Conhecido por seus chats criptografados e pela possibilidade de criar canais com milhares de membros, o Telegram se tornou um dos principais espaços para esse tipo de abuso digital. Os canais operam em diversos países, incluindo Reino Unido, Brasil, China, Nigéria, Rússia e Índia.
Alguns canais cobram por “despir” fotos com IA ou por gerar vídeos sexuais falsos de qualquer mulher a partir de uma imagem. Outros distribuem gratuitamente imagens manipuladas de celebridades, influenciadoras e mulheres comuns, além de fornecer instruções sobre o uso dessas ferramentas.
Um ecossistema global de abuso digital
A disponibilidade de tecnologias de IA democratizou a criação de pornografia deepfake, permitindo que qualquer pessoa transforme uma mulher em alvo de conteúdo sexual falso, sem seu conhecimento ou consentimento.
Em canais russos, por exemplo, são promovidos bots capazes de gerar vídeos explícitos a partir de uma única foto, enquanto canais chineses — com dezenas de milhares de assinantes — distribuem vídeos de ex-parceiras ou conhecidas “desnudadas” por IA. Na Nigéria, deepfakes são combinados com imagens íntimas roubadas, formando uma rede ainda mais complexa de violência digital.
Anne Craanen, pesquisadora do Instituto para o Diálogo Estratégico de Londres, destaca que o Telegram permite contornar os controles de plataformas maiores, como Google, e facilita a circulação de dicas para burlar barreiras criadas para impedir abusos com IA.
O fenômeno não se limita à produção e distribuição de imagens: há também o “boasting”, ou exibição entre usuários das próprias ações, refletindo um fundo misógino destinado a humilhar e silenciar mulheres.
Ação do Telegram e limites da moderação
A plataforma informa que remove milhares de conteúdos quando detectados. Em 2025, foram retirados mais de 952 mil arquivos relacionados a pornografia deepfake. Segundo a empresa, esse tipo de material e as ferramentas que o produzem são proibidos pelos termos de serviço, e sistemas de moderação com IA ajudam a identificar e remover conteúdos irregulares. Porém, o volume e a velocidade de surgimento de novos canais e bots superam a capacidade de controle da plataforma.

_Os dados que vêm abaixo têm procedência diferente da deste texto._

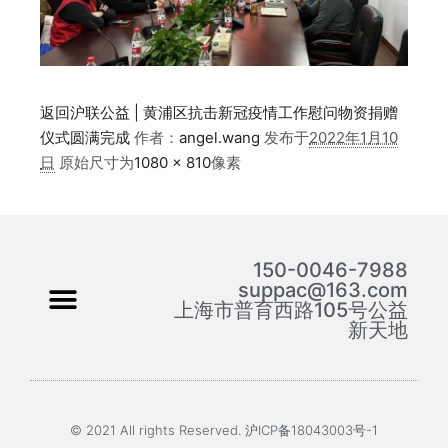
返回沪联公益 | 黄浦区抗击新冠疫情工作慰问物资捐赠
仪式圆满完成
作者：
angel.wang
发布于
2022年1月10
日
原始尺寸为
1080 × 810
像素
150-0046-7988
suppac@163.com
上海市普育西路105号公益
新天地
© 2021 All rights Reserved. 沪ICP备18043003号-1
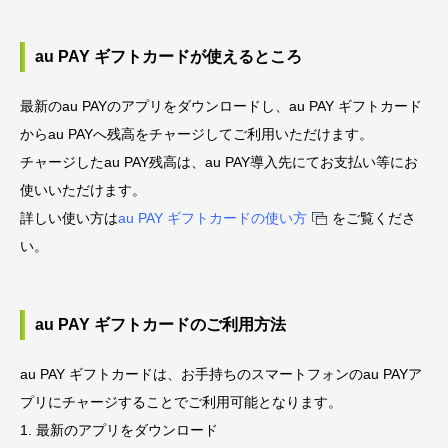
よくあるご質問
au PAY ギフトカードが使えるところ
デジタルギフト活用ラボ
最新のau PAYのアプリをダウンロードし、au PAY ギフトカード
からau PAYへ残高をチャージしてご利用いただけます。
個人のお客様はこちら
チャージしたau PAY残高は、au PAY導入先にてお支払い等にお
使いいただけます。
お問い合わせ
詳しい使い方は
au PAY ギフトカードの使い方
をご覧くださ
い。
au PAY ギフトカードのご利用方法
au PAY ギフトカードは、お手持ちのスマートフォンのau PAYア
プリにチャージすることでご利用可能となります。
1. 最新のアプリをダウンロード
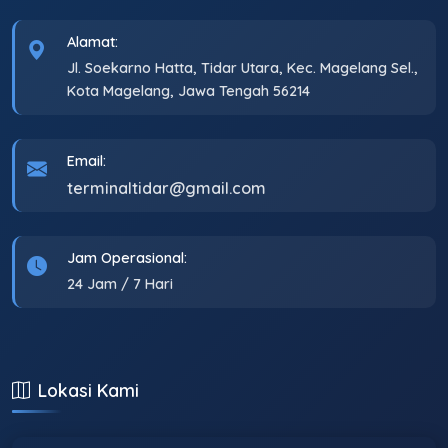
Alamat:
Jl. Soekarno Hatta, Tidar Utara, Kec. Magelang Sel.,
Kota Magelang, Jawa Tengah 56214
Email:
terminaltidar@gmail.com
Jam Operasional:
24 Jam / 7 Hari
Lokasi Kami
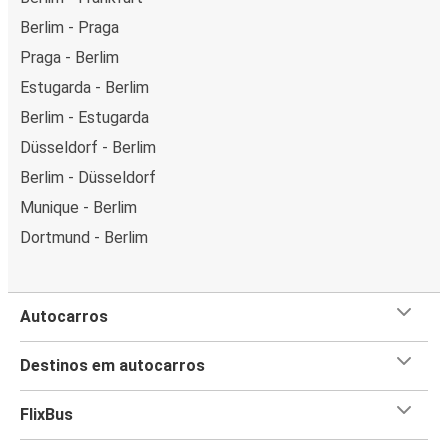
Berlim - Praga
Praga - Berlim
Estugarda - Berlim
Berlim - Estugarda
Düsseldorf - Berlim
Berlim - Düsseldorf
Munique - Berlim
Dortmund - Berlim
Autocarros
Destinos em autocarros
FlixBus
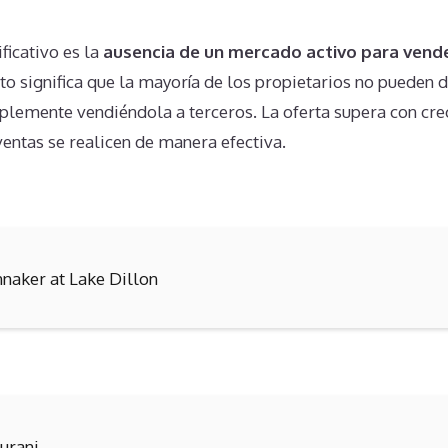
ficativo es la
ausencia de un mercado activo para vend
sto significa que la mayoría de los propietarios no pueden 
lemente vendiéndola a terceros. La oferta supera con cre
entas se realicen de manera efectiva.
nnaker at Lake Dillon
turani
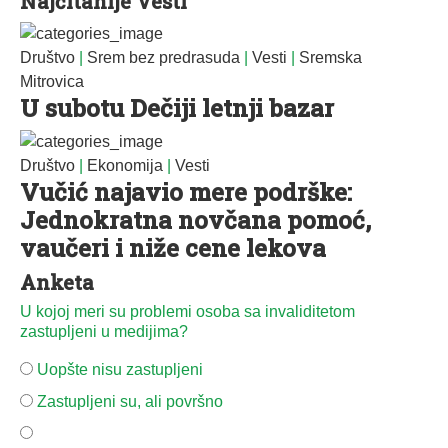
Najčitanije Vesti
Društvo
|
Srem bez predrasuda
|
Vesti
|
Sremska
Mitrovica
U subotu Dečiji letnji bazar
Društvo
|
Ekonomija
|
Vesti
Vučić najavio mere podrške:
Jednokratna novčana pomoć,
vaučeri i niže cene lekova
Anketa
U kojoj meri su problemi osoba sa invaliditetom
zastupljeni u medijima?
Uopšte nisu zastupljeni
Zastupljeni su, ali površno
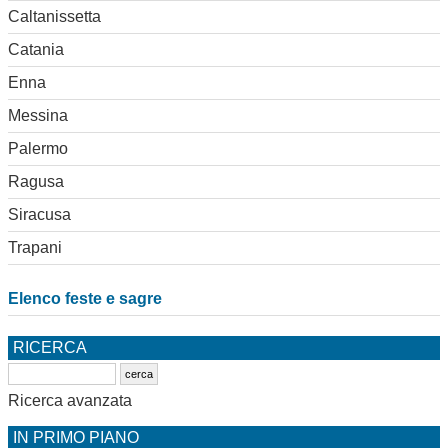
Caltanissetta
Catania
Enna
Messina
Palermo
Ragusa
Siracusa
Trapani
Elenco feste e sagre
RICERCA
Ricerca avanzata
IN PRIMO PIANO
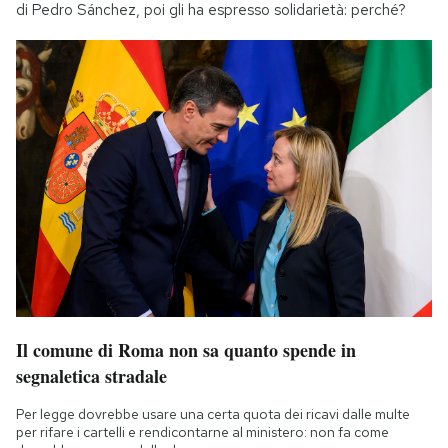
di Pedro Sánchez, poi gli ha espresso solidarietà: perché?
Il comune di Roma non sa quanto spende in
segnaletica stradale
Per legge dovrebbe usare una certa quota dei ricavi dalle multe
per rifare i cartelli e rendicontarne al ministero: non fa come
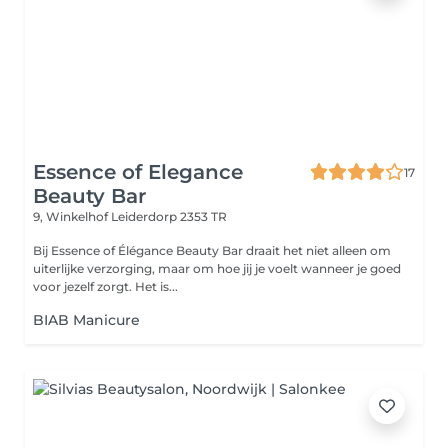
Essence of Elegance
17
Beauty Bar
9, Winkelhof
Leiderdorp 2353 TR
Bij Essence of Élégance Beauty Bar draait het niet alleen om
uiterlijke verzorging, maar om hoe jij je voelt wanneer je goed
voor jezelf zorgt. Het is...
BIAB Manicure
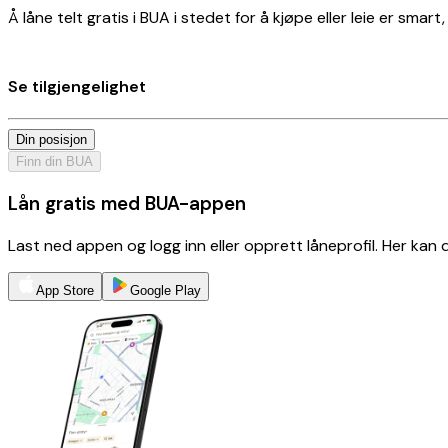
Å låne telt gratis i BUA i stedet for å kjøpe eller leie er smar
Se tilgjengelighet
Din posisjon
Finn din BUA
Lån gratis med BUA-appen
Last ned appen og logg inn eller opprett låneprofil. Her kan
App Store
Google Play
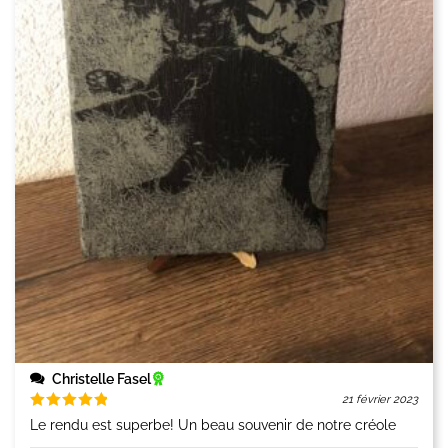
Christelle Fasel
21 février 2023
Note
5
Le rendu est superbe! Un beau souvenir de notre créole
sur 5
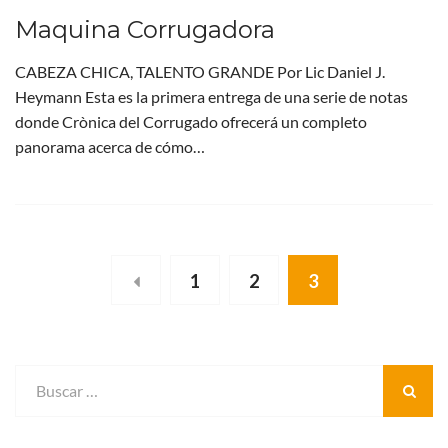
Maquina Corrugadora
CABEZA CHICA, TALENTO GRANDE Por Lic Daniel J.
Heymann Esta es la primera entrega de una serie de notas
donde Crònica del Corrugado ofrecerá un completo
panorama acerca de cómo…
1
2
3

Consequências para as vítimas e falta de regulamentação
A proliferação de deepfakes sexuais reflete um problema que atinge todo o ecossistema digital. O relatório do Tech Transparency Project identificou dezenas de aplicativos de “nudificação” disponíveis nas lojas de Google e Apple, com mais de 700 milhões de downloads. Apesar de algumas terem sido removidas, muitas permanecem ativas ou ressurgem com outros nomes.
O vazio legal agrava o problema: apenas 40% dos países têm leis que protegem mulheres e meninas de assédio ou violência digital, segundo Banco Mundial e ONU. No Sul Global, a falta de regulamentação, baixa alfabetização digital e pobreza aumentam a vulnerabilidade.
Ativistas e especialistas, como Ugochi Ihe, da organização nigeriana TechHer, relatam casos de mulheres extorquidas via deepfakes por conhecidos ou agiotas. O impacto vai além do digital: vítimas enfrentam isolamento, problemas de saúde mental, perda de emprego e rejeição social ou familiar.
Mercy Mutemi, advogada no Quênia que representa vítimas desse tipo de abuso, alerta:
“Uma vez que a imagem circula, não há como recuperar a dignidade ou identidade. Mesmo que se prove que é deepfake, o dano já está feito.”
A gravidade e a escala do fenômeno reforçam a necessidade de leis mais rigorosas, estratégias de prevenção e maior responsabilidade das plataformas digitais para proteger a privacidade e a integridade das mulheres.